In a new study, researchers found that COVID-19 virus associated acute kidney injury is not uncommon.
Many hospitalized COVID-19 patients—as many as 80% of critically ill COVID-19 patients, according to a current study—develop acute kidney injury, but without requiring dialysis in most cases.
Examinations of renal tissue from deceased patients show injury to the renal corpuscles or filter membrane, and to the renal tubules.
Given that SARS-CoV-2 uses the ACE2 receptor to infect cells, and that tubular cells and podocytes express ACE2, it is clear that the kidney can be a specific tissue targeted by the virus.
The research was conducted by a team at Universitaire Ambroise Paré and elsewhere.
The current study reported two COVID-19 patients with injury to both these renal structures.
Both patients were over 50 years of age and were known to have high blood pressure; one had cardiac insufficiency, the other hepatitis B.
Both had been complaining of coughing for four days; one of them also had a fever. On admission, they had pulmonary CT findings typical of COVID-19 and differently elevated creatinine levels indicating reduced renal function (acute kidney injury).
Within a few days, one patient required ventilation, whereas the other only needed oxygen; dialysis was not required in either case.
Both recovered their pulmonary function within one to two weeks (extubation on day 14).
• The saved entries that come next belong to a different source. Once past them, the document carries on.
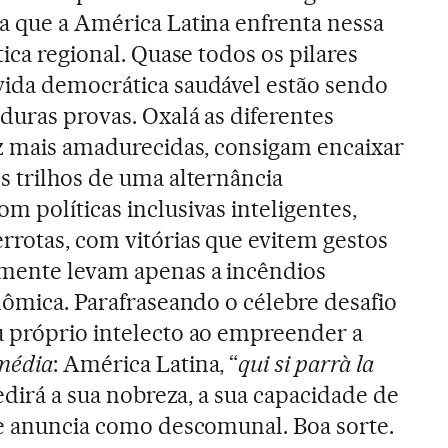
a que a América Latina enfrenta nessa
tica regional. Quase todos os pilares
vida democrática saudável estão sendo
duras provas. Oxalá as diferentes
ez mais amadurecidas, consigam encaixar
s trilhos de uma alternância
m políticas inclusivas inteligentes,
rrotas, com vitórias que evitem gestos
mente levam apenas a incêndios
nômica. Parafraseando o célebre desafio
u próprio intelecto ao empreender a
média
: América Latina, “
qui si parrà la
edirá a sua nobreza, a sua capacidade de
se anuncia como descomunal. Boa sorte.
Kidney function also improved, but they both had persistent, high proteinuria (increased levels of protein in the urine).
The team also found tubule injury as well as inflammatory cells.
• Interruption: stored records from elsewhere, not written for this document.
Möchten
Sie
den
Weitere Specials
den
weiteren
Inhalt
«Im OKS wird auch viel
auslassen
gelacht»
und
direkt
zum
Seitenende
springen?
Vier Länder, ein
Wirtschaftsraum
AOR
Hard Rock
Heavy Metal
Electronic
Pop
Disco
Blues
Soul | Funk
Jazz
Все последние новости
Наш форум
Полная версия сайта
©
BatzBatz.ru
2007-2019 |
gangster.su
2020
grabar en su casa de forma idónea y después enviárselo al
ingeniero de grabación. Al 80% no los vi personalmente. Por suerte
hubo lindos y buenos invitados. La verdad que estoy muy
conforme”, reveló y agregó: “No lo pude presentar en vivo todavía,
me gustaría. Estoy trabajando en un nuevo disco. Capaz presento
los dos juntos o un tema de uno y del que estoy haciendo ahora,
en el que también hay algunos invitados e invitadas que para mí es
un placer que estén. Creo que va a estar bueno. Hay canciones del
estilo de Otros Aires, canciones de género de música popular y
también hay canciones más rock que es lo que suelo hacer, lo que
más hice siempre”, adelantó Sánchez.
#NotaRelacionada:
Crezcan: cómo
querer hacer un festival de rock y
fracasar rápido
Although both patients had positive virus detection from the throat swab, SARS-CoV-2 was not detected in blood, urine, or in kidney tissue, despite highly sensitive RT-PCR testing.
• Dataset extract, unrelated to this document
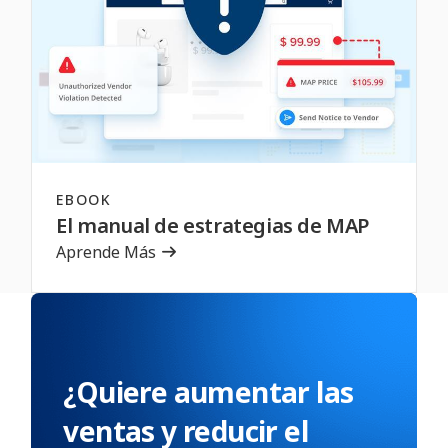
EBOOK
El manual de estrategias de MAP
Aprende Más
¿Quiere aumentar las
ventas y reducir el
Further analysis showed variants in the APOL1 gene, which are known to be linked to a high risk for kidney disease.
The team says the kidney damage was not caused directly by the viral infection, but rather by a SARS-CoV-2-induced inflammatory reaction, particularly in the context of genetic APOL1 risk variants.
The lead author of the study is Professor Ziad Massy.
The study is published in Clinical Kidney Journal.